In [1]:
import pandas as pd

TWTR = '/kaggle/input/twitter-stock-market/TWTR.csv'
df = pd.read_csv(filepath_or_buffer=TWTR, parse_dates=['Date'])
df['year'] = df['Date'].dt.year
df.head()

Unnamed: 0,Date,Open,High,Low,Close,Adj Close,Volume,year
0,2013-11-07,45.099998,50.09,44.0,44.900002,44.900002,117701670.0,2013
1,2013-11-08,45.93,46.939999,40.685001,41.650002,41.650002,27925307.0,2013
2,2013-11-11,40.5,43.0,39.400002,42.900002,42.900002,16113941.0,2013
3,2013-11-12,43.66,43.779999,41.830002,41.900002,41.900002,6316755.0,2013
4,2013-11-13,41.029999,42.869999,40.759998,42.599998,42.599998,8688325.0,2013


Let's start by looking at the price/volume correlations.

In [2]:
df[['Open', 'High', 'Low', 'Close', 'Adj Close', 'Volume']].corr()

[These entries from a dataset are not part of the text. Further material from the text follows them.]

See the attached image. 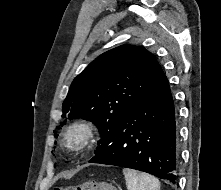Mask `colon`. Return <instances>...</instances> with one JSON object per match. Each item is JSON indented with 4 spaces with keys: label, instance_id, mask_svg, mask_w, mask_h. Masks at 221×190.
Here are the masks:
<instances>
[{
    "label": "colon",
    "instance_id": "5ec220e1",
    "mask_svg": "<svg viewBox=\"0 0 221 190\" xmlns=\"http://www.w3.org/2000/svg\"><path fill=\"white\" fill-rule=\"evenodd\" d=\"M54 190H116L114 186L106 182L87 181L81 184L56 187Z\"/></svg>",
    "mask_w": 221,
    "mask_h": 190
}]
</instances>
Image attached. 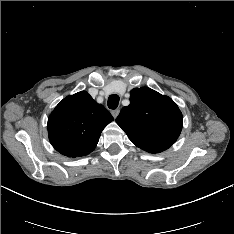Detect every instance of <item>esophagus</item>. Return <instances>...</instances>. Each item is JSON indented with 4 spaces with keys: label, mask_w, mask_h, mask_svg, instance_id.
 Masks as SVG:
<instances>
[{
    "label": "esophagus",
    "mask_w": 234,
    "mask_h": 234,
    "mask_svg": "<svg viewBox=\"0 0 234 234\" xmlns=\"http://www.w3.org/2000/svg\"><path fill=\"white\" fill-rule=\"evenodd\" d=\"M119 113H120V110H119V109H115V110H113V111L111 112V114H112V116H113L114 118H116V117L119 115Z\"/></svg>",
    "instance_id": "1"
}]
</instances>
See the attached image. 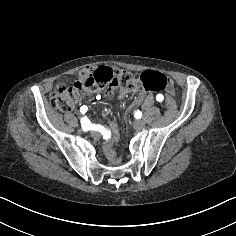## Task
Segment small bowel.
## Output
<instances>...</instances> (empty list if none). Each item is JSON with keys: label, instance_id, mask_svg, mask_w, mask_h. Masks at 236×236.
Returning a JSON list of instances; mask_svg holds the SVG:
<instances>
[{"label": "small bowel", "instance_id": "c3829d8e", "mask_svg": "<svg viewBox=\"0 0 236 236\" xmlns=\"http://www.w3.org/2000/svg\"><path fill=\"white\" fill-rule=\"evenodd\" d=\"M138 83L130 85V86H122L119 91V98L123 99L131 92H134L138 89ZM144 107H150L153 104V98L150 95L145 96L142 99ZM85 108V107H83ZM102 116L106 119V126L102 130V135L105 140L104 143V151L108 159L112 164H117L115 146L119 141V132L115 122L108 119V115L106 111L102 112Z\"/></svg>", "mask_w": 236, "mask_h": 236}]
</instances>
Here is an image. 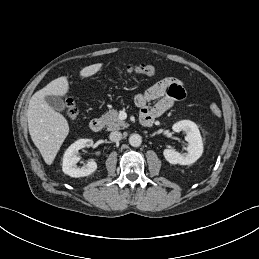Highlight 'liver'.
Masks as SVG:
<instances>
[{
    "label": "liver",
    "instance_id": "obj_1",
    "mask_svg": "<svg viewBox=\"0 0 259 259\" xmlns=\"http://www.w3.org/2000/svg\"><path fill=\"white\" fill-rule=\"evenodd\" d=\"M102 63L83 68L80 76L83 78L96 74ZM69 90V82L65 76L59 77L31 97L28 110V128L31 139L40 151L46 164L51 165L69 133L66 118L52 109L46 102L49 95L64 96Z\"/></svg>",
    "mask_w": 259,
    "mask_h": 259
}]
</instances>
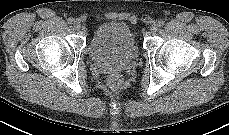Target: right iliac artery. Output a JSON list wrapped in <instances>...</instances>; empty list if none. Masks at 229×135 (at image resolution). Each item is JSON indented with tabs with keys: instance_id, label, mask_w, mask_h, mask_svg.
<instances>
[{
	"instance_id": "82829eb1",
	"label": "right iliac artery",
	"mask_w": 229,
	"mask_h": 135,
	"mask_svg": "<svg viewBox=\"0 0 229 135\" xmlns=\"http://www.w3.org/2000/svg\"><path fill=\"white\" fill-rule=\"evenodd\" d=\"M67 21L69 24H73L75 22L74 18H72V17L68 18Z\"/></svg>"
}]
</instances>
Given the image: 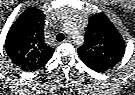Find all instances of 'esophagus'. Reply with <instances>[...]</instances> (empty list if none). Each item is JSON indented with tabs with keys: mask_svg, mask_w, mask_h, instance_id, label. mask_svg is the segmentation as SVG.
Wrapping results in <instances>:
<instances>
[{
	"mask_svg": "<svg viewBox=\"0 0 135 95\" xmlns=\"http://www.w3.org/2000/svg\"><path fill=\"white\" fill-rule=\"evenodd\" d=\"M64 42H66V43H71L72 42V39L71 38H66L65 40H64Z\"/></svg>",
	"mask_w": 135,
	"mask_h": 95,
	"instance_id": "34e87169",
	"label": "esophagus"
}]
</instances>
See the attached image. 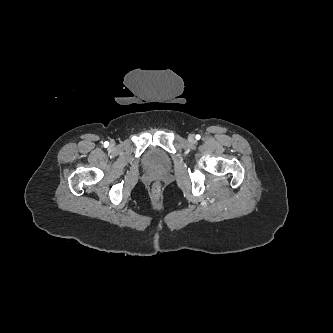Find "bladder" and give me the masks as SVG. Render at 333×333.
Masks as SVG:
<instances>
[{
	"label": "bladder",
	"instance_id": "31cf9c89",
	"mask_svg": "<svg viewBox=\"0 0 333 333\" xmlns=\"http://www.w3.org/2000/svg\"><path fill=\"white\" fill-rule=\"evenodd\" d=\"M142 163L149 171L162 173L169 169L170 158L165 150L153 147L144 153Z\"/></svg>",
	"mask_w": 333,
	"mask_h": 333
}]
</instances>
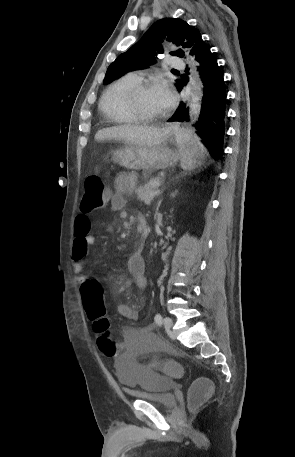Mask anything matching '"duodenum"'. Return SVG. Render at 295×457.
<instances>
[{"instance_id":"410a0bca","label":"duodenum","mask_w":295,"mask_h":457,"mask_svg":"<svg viewBox=\"0 0 295 457\" xmlns=\"http://www.w3.org/2000/svg\"><path fill=\"white\" fill-rule=\"evenodd\" d=\"M139 228L143 238H146L149 234V226L144 217H139Z\"/></svg>"}]
</instances>
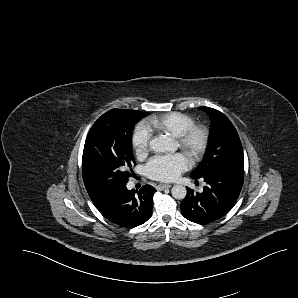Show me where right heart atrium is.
<instances>
[{"mask_svg": "<svg viewBox=\"0 0 298 298\" xmlns=\"http://www.w3.org/2000/svg\"><path fill=\"white\" fill-rule=\"evenodd\" d=\"M134 146L139 155H146L151 146V137L147 130L137 127L134 132Z\"/></svg>", "mask_w": 298, "mask_h": 298, "instance_id": "right-heart-atrium-1", "label": "right heart atrium"}]
</instances>
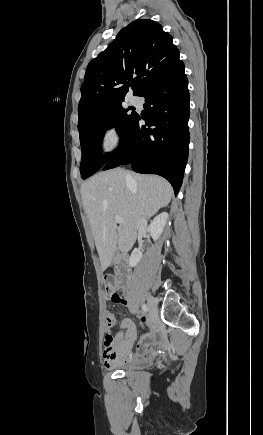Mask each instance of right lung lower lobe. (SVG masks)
<instances>
[{"label":"right lung lower lobe","instance_id":"98d812e1","mask_svg":"<svg viewBox=\"0 0 263 435\" xmlns=\"http://www.w3.org/2000/svg\"><path fill=\"white\" fill-rule=\"evenodd\" d=\"M181 62L169 74L154 82L141 96L145 113L134 123L103 170L130 164L134 171L158 174L178 193L188 159L189 91ZM145 125H141V120ZM148 126L149 128H146Z\"/></svg>","mask_w":263,"mask_h":435}]
</instances>
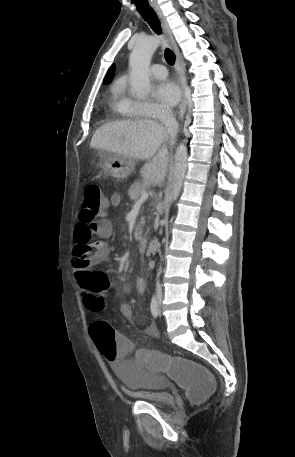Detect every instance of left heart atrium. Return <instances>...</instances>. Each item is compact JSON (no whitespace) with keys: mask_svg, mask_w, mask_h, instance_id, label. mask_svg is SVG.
I'll return each instance as SVG.
<instances>
[{"mask_svg":"<svg viewBox=\"0 0 295 457\" xmlns=\"http://www.w3.org/2000/svg\"><path fill=\"white\" fill-rule=\"evenodd\" d=\"M155 96L160 103L171 107L178 103L180 99V90L176 83L172 81H163L156 86Z\"/></svg>","mask_w":295,"mask_h":457,"instance_id":"obj_1","label":"left heart atrium"}]
</instances>
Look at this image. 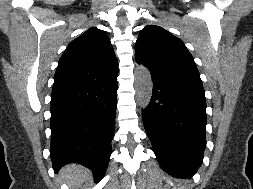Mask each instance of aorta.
<instances>
[{
    "instance_id": "aorta-1",
    "label": "aorta",
    "mask_w": 253,
    "mask_h": 189,
    "mask_svg": "<svg viewBox=\"0 0 253 189\" xmlns=\"http://www.w3.org/2000/svg\"><path fill=\"white\" fill-rule=\"evenodd\" d=\"M136 98L140 107L146 108L151 100L153 82L150 71L143 65L137 66L134 72Z\"/></svg>"
}]
</instances>
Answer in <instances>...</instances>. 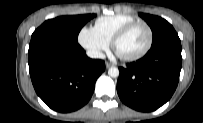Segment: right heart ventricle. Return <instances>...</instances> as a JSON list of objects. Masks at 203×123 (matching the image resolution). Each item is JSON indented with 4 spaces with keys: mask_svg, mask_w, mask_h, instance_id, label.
Listing matches in <instances>:
<instances>
[{
    "mask_svg": "<svg viewBox=\"0 0 203 123\" xmlns=\"http://www.w3.org/2000/svg\"><path fill=\"white\" fill-rule=\"evenodd\" d=\"M139 20L129 14H115L103 16L95 21V31L108 43L112 41L116 33L127 24Z\"/></svg>",
    "mask_w": 203,
    "mask_h": 123,
    "instance_id": "e07e8e85",
    "label": "right heart ventricle"
}]
</instances>
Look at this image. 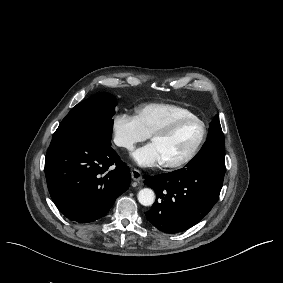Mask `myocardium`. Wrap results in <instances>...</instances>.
I'll return each instance as SVG.
<instances>
[{
    "mask_svg": "<svg viewBox=\"0 0 283 283\" xmlns=\"http://www.w3.org/2000/svg\"><path fill=\"white\" fill-rule=\"evenodd\" d=\"M187 121H196V122L200 123V125H201L200 137H199L197 143L195 144V146L193 147V149L190 151V153L184 159H182L178 162H166L165 166L167 168H170V169L183 168L186 165H188L189 163H191L196 158V156L198 155V153L202 149V147H203V145H204V143L207 139V135H208V128H207L205 121L202 118H200V117H198L194 114L183 115V116L176 118L166 128H164L163 130H161L159 132H156L151 137L152 140L155 139V138H169L175 133L177 128L182 123L187 122Z\"/></svg>",
    "mask_w": 283,
    "mask_h": 283,
    "instance_id": "f54148a6",
    "label": "myocardium"
}]
</instances>
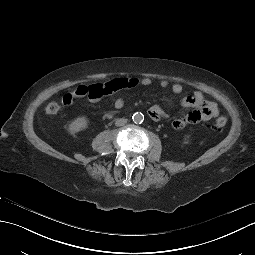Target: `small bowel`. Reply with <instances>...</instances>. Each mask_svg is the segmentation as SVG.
Masks as SVG:
<instances>
[{"mask_svg":"<svg viewBox=\"0 0 255 255\" xmlns=\"http://www.w3.org/2000/svg\"><path fill=\"white\" fill-rule=\"evenodd\" d=\"M152 84V80L149 77L143 78H126L119 77L103 83H92V84H80L73 90L66 93L62 102L64 104H70L77 98H88L91 102H97L103 97L110 95L118 90L122 89H133L137 87H147ZM159 85L162 88L169 87L170 83L168 80H161ZM171 89L174 93L180 94L183 91V86L179 82H175L171 85ZM124 106V100L117 98L114 101V107L120 109ZM182 106L186 108H194L186 116L176 118L172 122V126L175 129H183L188 124H195L199 122L208 121L216 117L219 113L218 106L216 103L206 100L202 93L196 91L193 94L186 96L182 99ZM163 109L154 105L149 109V115L151 118L157 120L163 116Z\"/></svg>","mask_w":255,"mask_h":255,"instance_id":"c3829d8e","label":"small bowel"}]
</instances>
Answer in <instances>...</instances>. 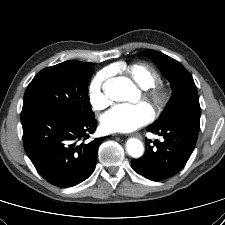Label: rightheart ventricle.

Unnamed: 0,Open,High,Low,Close,Adj Close,Volume
Open,1.0,0.99886,0.998588,0.997414,0.997414,-0.015718
High,0.99886,1.0,0.998265,0.998731,0.998731,-0.001709
Low,0.998588,0.998265,1.0,0.998887,0.998887,-0.031352
Close,0.997414,0.998731,0.998887,1.0,1.0,-0.019179
Adj Close,0.997414,0.998731,0.998887,1.0,1.0,-0.019179
Volume,-0.015718,-0.001709,-0.031352,-0.019179,-0.019179,1.0


What do we see?
* Our close and adjusted close prices are perfectly correlated, so we know we have no dividends, and we can ignore the adjusted close prices.
* Prices and volumes are essentially uncorrelated.

How much data do we have?

In [3]:
df['year'].value_counts().to_frame().sort_index().T

year,2013,2014,2015,2016,2017,2018,2019,2020,2021,2022
count,37,252,252,252,251,251,252,253,252,212


We have eight complete years and two partial years.

Let's make a time series of closing prices.

In [4]:
from plotly import express
from plotly import io

io.renderers.default = 'iframe'
express.scatter(data_frame=df, x='Date', y='Close', color='year')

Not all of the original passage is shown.